- **The data**:
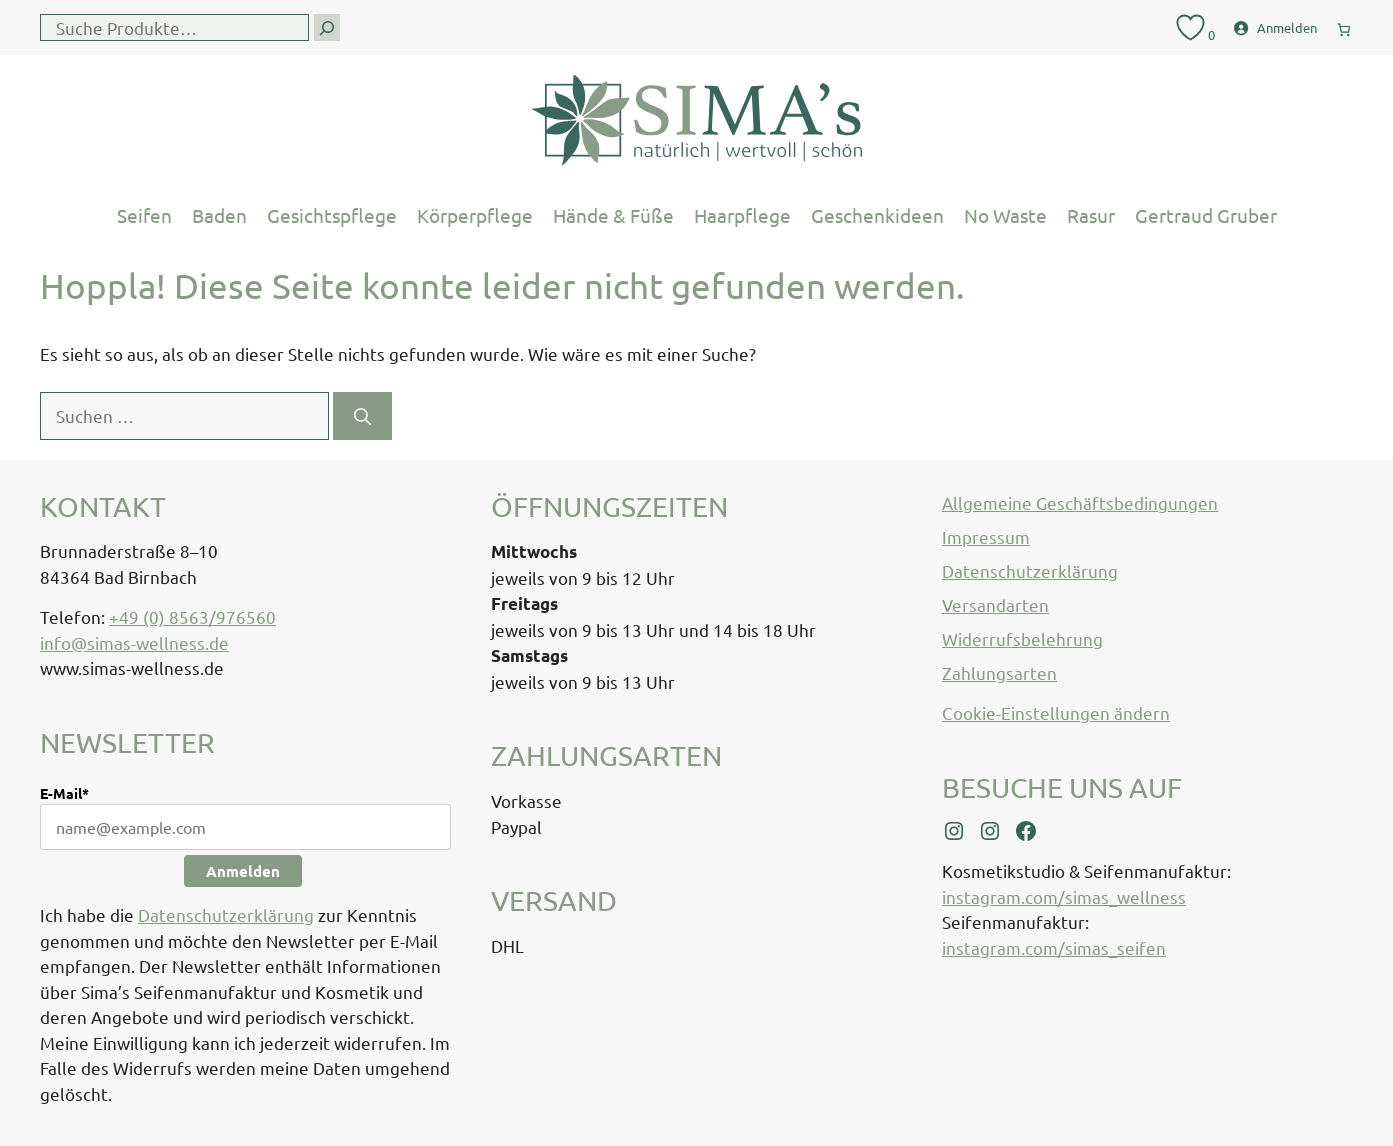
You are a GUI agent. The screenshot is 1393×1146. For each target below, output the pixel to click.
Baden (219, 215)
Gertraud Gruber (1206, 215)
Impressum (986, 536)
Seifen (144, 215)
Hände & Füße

- **Task to carry out**: An exact copy of all the entries above is required, with every picture left out.

- **Result of this task**:
You are a GUI agent. The screenshot is 1393×1146. For each target below, output the pixel to click.
Baden (219, 215)
Gertraud Gruber (1206, 215)
Impressum (986, 536)
Seifen (144, 215)
Hände & Füße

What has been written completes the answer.